К полуночи на глазах у собравшейся семьи старик умер, и на белых простынях лежал уже бледный, окоченевший труп. Картина эта, со сморщенным телом на широкой старинной кровати, где были зачаты все его дети, и сейчас, тридцать лет спустя, стояла перед внутренним взором Уриэля во всех деталях. Древние рецепты по-прежнему хранились в его голове, представленные в виде живых, меняющихся долей мышьяка и свинца, сурьмы и полевого шпата, причем каждая перемена влияла на изменение формы или цвета, закладываемых в первичную грубую субстанцию, из которой в чреве печи вырастает фритта – стеклянная масса. Утром к делу приступит другой кудесник, Габриэль, силач с могучими руками и мехами вместо легких, с клещами и трубками, и, повинуясь уже его заклинаниям, шевелящаяся, волнующаяся масса преобразуется в некие удивительные, чудесные формы. Именно так, с помощью древней магии, Арканджело пытались добыть хлеб насущный, когда рыбацкие кланы Кьоджи перестали нуждаться в рыбацких лодках, брагоцци. Магия приносила деньги, магия держала их на плаву. Но магия – вспыльчивая и капризная любовница, порой чересчур придирчивая, порой преподносящая сюрпризы. И с годами ее характер менялся не в лучшую сторону.

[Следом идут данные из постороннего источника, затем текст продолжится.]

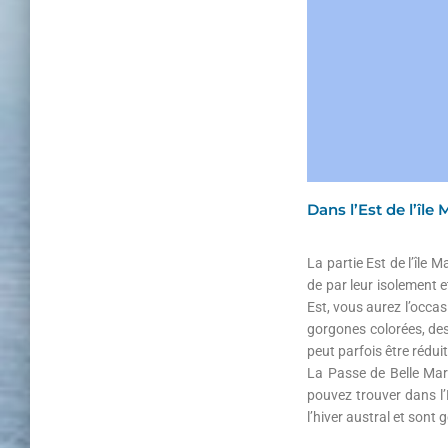
Dans l’Est de l’île
La partie Est de l’île 
de par leur isolement e
Est, vous aurez l’occa
gorgones colorées, des 
peut parfois être rédui
La Passe de Belle Mar
pouvez trouver dans l’E
l’hiver austral et so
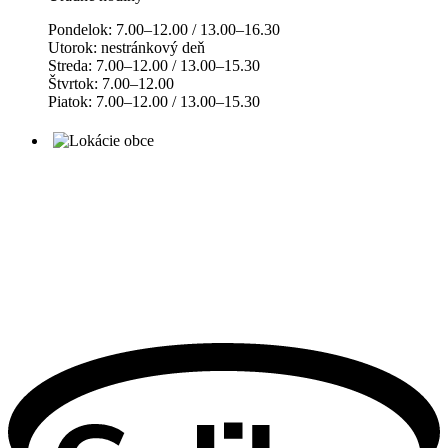
Pondelok: 7.00–12.00 / 13.00–16.30
Utorok: nestránkový deň
Streda: 7.00–12.00 / 13.00–15.30
Štvrtok: 7.00–12.00
Piatok: 7.00–12.00 / 13.00–15.30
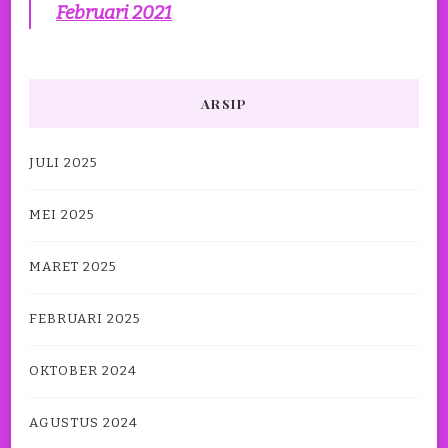
Februari 2021
ARSIP
JULI 2025
MEI 2025
MARET 2025
FEBRUARI 2025
OKTOBER 2024
AGUSTUS 2024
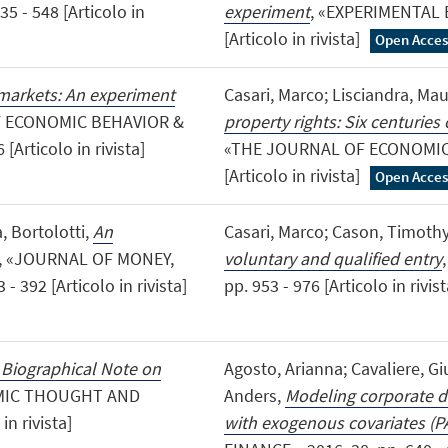
 - 548 [Articolo in
experiment
, «EXPERIMENTAL E
[Articolo in rivista]
Open Acces
 markets: An experiment
Casari, Marco; Lisciandra, Mau
F ECONOMIC BEHAVIOR &
property rights: Six centurie
Articolo in rivista]
«THE JOURNAL OF ECONOMIC HI
[Articolo in rivista]
Open Acces
, Bortolotti,
An
Casari, Marco; Cason, Timothy
, «JOURNAL OF MONEY,
voluntary and qualified entry
 392 [Articolo in rivista]
pp. 953 - 976 [Articolo in rivis
 Biographical Note on
Agosto, Arianna; Cavaliere, G
OMIC THOUGHT AND
Anders,
Modeling corporate d
in rivista]
with exogenous covariates (P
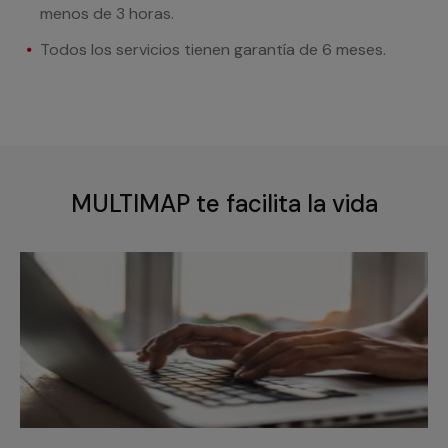
menos de 3 horas.
Todos los servicios tienen garantía de 6 meses.
MULTIMAP te facilita la vida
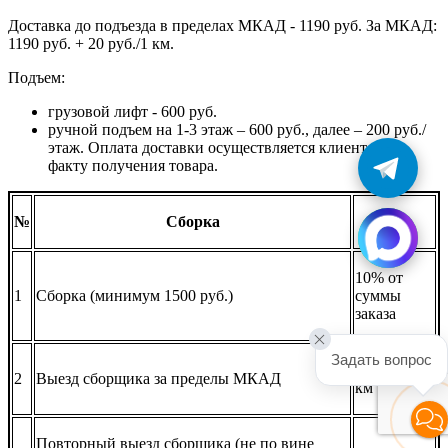
Доставка до подъезда в пределах МКАД - 1190 руб. За МКАД:
1190 руб. + 20 руб./1 км.
Подъем:
грузовой лифт - 600 руб.
ручной подъем на 1-3 этаж – 600 руб., далее – 200 руб./
этаж. Оплата доставки осуществляется клиентом по
факту получения товара.
№
Сборка
Цена
10% от
1
Сборка (минимум 1500 руб.)
суммы
заказа
Задать вопрос
20 руб./1
2
Выезд сборщика за пределы МКАД
км
Повторный выезд сборщика (не по вине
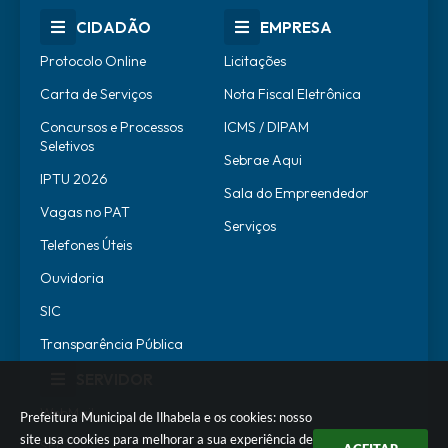
CIDADÃO
EMPRESA
Protocolo Online
Licitações
Carta de Serviços
Nota Fiscal Eletrônica
Concursos e Processos
ICMS / DIPAM
Seletivos
Sebrae Aqui
IPTU 2026
Sala do Empreendedor
Vagas no PAT
Serviços
Telefones Úteis
Ouvidoria
SIC
Transparência Pública
SERVIDOR
WebMail
Prefeitura Municipal de Ilhabela e os cookies: nosso
site usa cookies para melhorar a sua experiência de
SEI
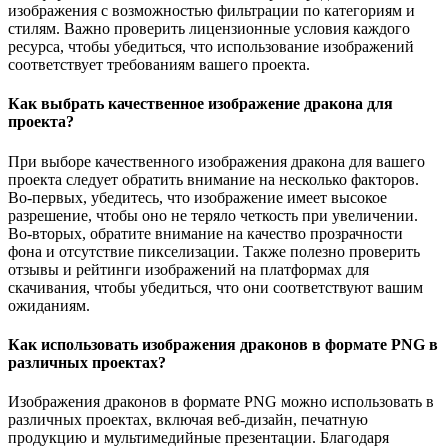
изображения с возможностью фильтрации по категориям и
стилям. Важно проверить лицензионные условия каждого
ресурса, чтобы убедиться, что использование изображений
соответствует требованиям вашего проекта.
Как выбрать качественное изображение дракона для
проекта?
При выборе качественного изображения дракона для вашего
проекта следует обратить внимание на несколько факторов.
Во-первых, убедитесь, что изображение имеет высокое
разрешение, чтобы оно не теряло четкость при увеличении.
Во-вторых, обратите внимание на качество прозрачности
фона и отсутствие пикселизации. Также полезно проверить
отзывы и рейтинги изображений на платформах для
скачивания, чтобы убедиться, что они соответствуют вашим
ожиданиям.
Как использовать изображения драконов в формате PNG в
различных проектах?
Изображения драконов в формате PNG можно использовать в
различных проектах, включая веб-дизайн, печатную
продукцию и мультимедийные презентации. Благодаря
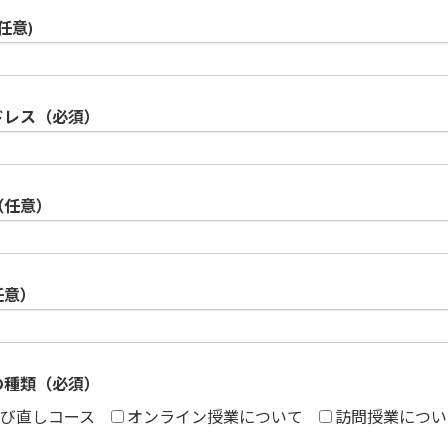
任意)
ドレス（必須）
（任意）
任意）
の種類（必須）
び直しコース
オンライン授業について
訪問授業につい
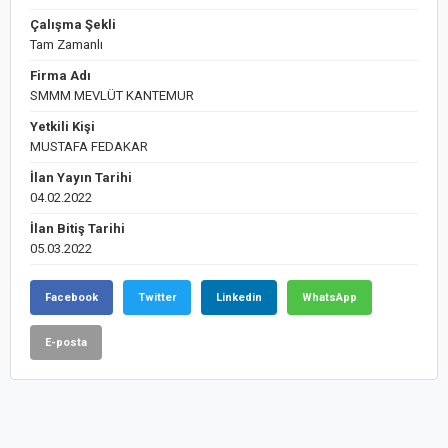
Çalışma Şekli
Tam Zamanlı
Firma Adı
SMMM MEVLÜT KANTEMUR
Yetkili Kişi
MUSTAFA FEDAKAR
İlan Yayın Tarihi
04.02.2022
İlan Bitiş Tarihi
05.03.2022
Facebook
Twitter
Linkedin
WhatsApp
E-posta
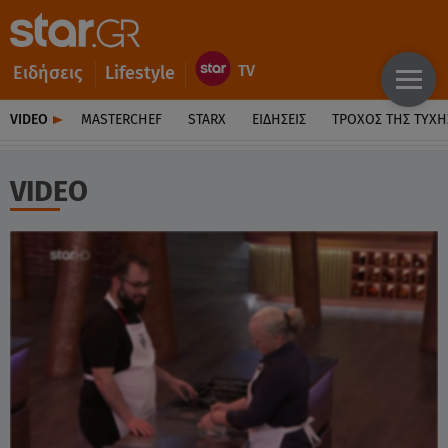
Ειδήσεις
Lifestyle
VIDEO
MASTERCHEF
STARX
ΕΙΔΉΣΕΙΣ
ΤΡΟΧΌΣ ΤΗΣ ΤΎΧΗ
VIDEO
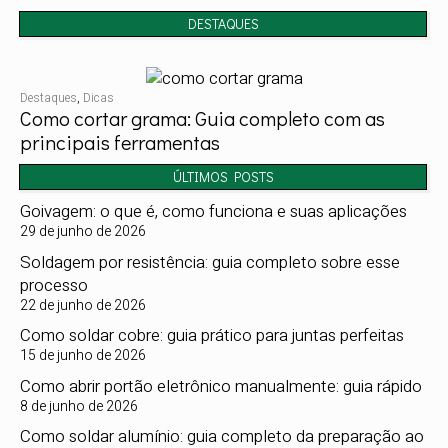
DESTAQUES
Destaques
,
Dicas
Como cortar grama: Guia completo com as
principais ferramentas
ÚLTIMOS POSTS
Goivagem: o que é, como funciona e suas aplicações
29 de junho de 2026
Soldagem por resistência: guia completo sobre esse
processo
22 de junho de 2026
Como soldar cobre: guia prático para juntas perfeitas
15 de junho de 2026
Como abrir portão eletrônico manualmente: guia rápido
8 de junho de 2026
Como soldar alumínio: guia completo da preparação ao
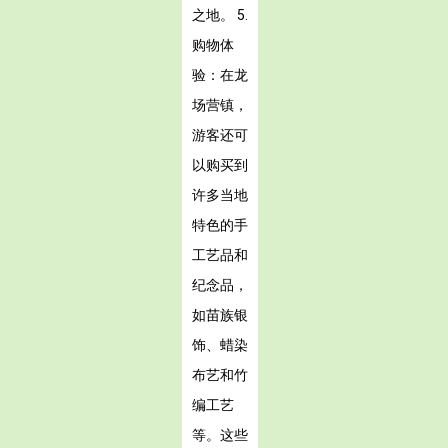
之地。 5.
购物体
验：在龙
场营镇，
游客还可
以购买到
许多当地
特色的手
工艺品和
纪念品，
如苗族银
饰、蜡染
布艺和竹
编工艺
等。这些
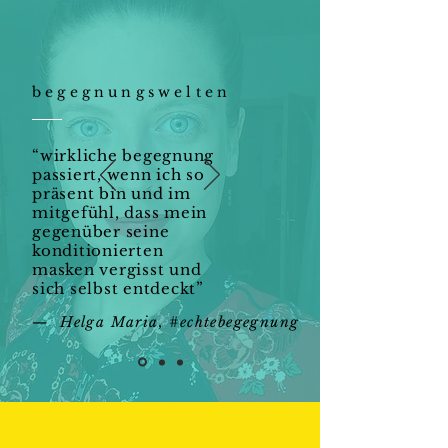
begegnungswelten
“wirkliche begegnung
passiert, wenn ich so
präsent bin und im
mitgefühl, dass mein
gegenüber seine
konditionierten
masken vergisst und
sich selbst entdeckt”​
— Helga Maria, #echtebegegnung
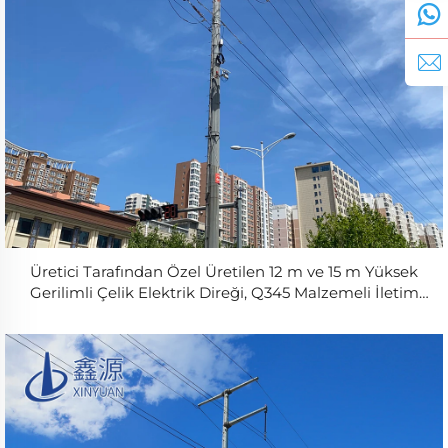
Üretici Tarafından Özel Üretilen 12 m ve 15 m Yüksek
Gerilimli Çelik Elektrik Direği, Q345 Malzemeli İletim
Kulesi, Boru Şeklinde Güç Direği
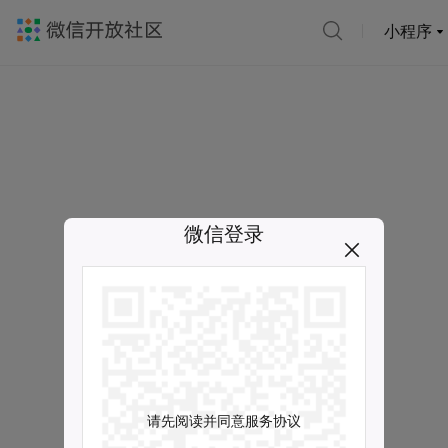
小程序
微信登录
请先阅读并同意服务协议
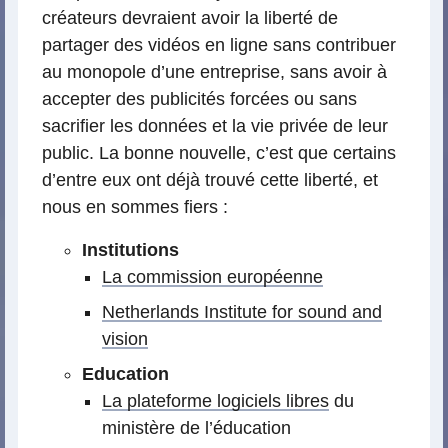
créateurs devraient avoir la liberté de
partager des vidéos en ligne sans contribuer
au monopole d’une entreprise, sans avoir à
accepter des publicités forcées ou sans
sacrifier les données et la vie privée de leur
public. La bonne nouvelle, c’est que certains
d’entre eux ont déjà trouvé cette liberté, et
nous en sommes fiers :
Institutions
La commission européenne
Netherlands Institute for sound and
vision
Education
La plateforme logiciels libres
du
ministère de l’éducation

Передавая сыну секреты волшебства. Анджело понимал, что именно подсовывает вместе с ними. Старческое, обтянутое кожей лицо с хитро прищуренными глазами и тенью ухмылки на губах вечно преследовало Уриэля. Казалось, призрак отца прячется где-то здесь, за углом, поджидая момента ошибки, неудачи, чтобы выглянуть, напомнить о себе и посмеяться над униженным отпрыском. А в том, что такое рано или поздно случится, сомнений быть не могло, потому как искусство стекловара – не точно рассчитанное и закрепленное в применимых во всех случаях правилах ремесло. Достаточно добавить лишний миллиграмм соды или допустить легкое нарушение температурного режима, как все будет испорчено. Даже вызубрив все формулы и постоянно повторяя их про себя, вжигая в синапсы мозга, Уриэль надеялся, что однажды наступит день, когда он найдет в себе смелость нарушить последнее наставление отца: «Никогда ничего не записывай – иначе все украдут чужаки». Время шло. а такой день не наступал. И даже сейчас, по прошествии многих лет, когда тело старика давно обратилось в прах, одна мысль о том, чтобы преступить завет, отозвалась градом пота, скатившегося по раскрасневшемуся лицу и спине под потрепанной хлопчатобумажной рубашкой, которую Уриэль носил под коричневым огнеупорным фартуком.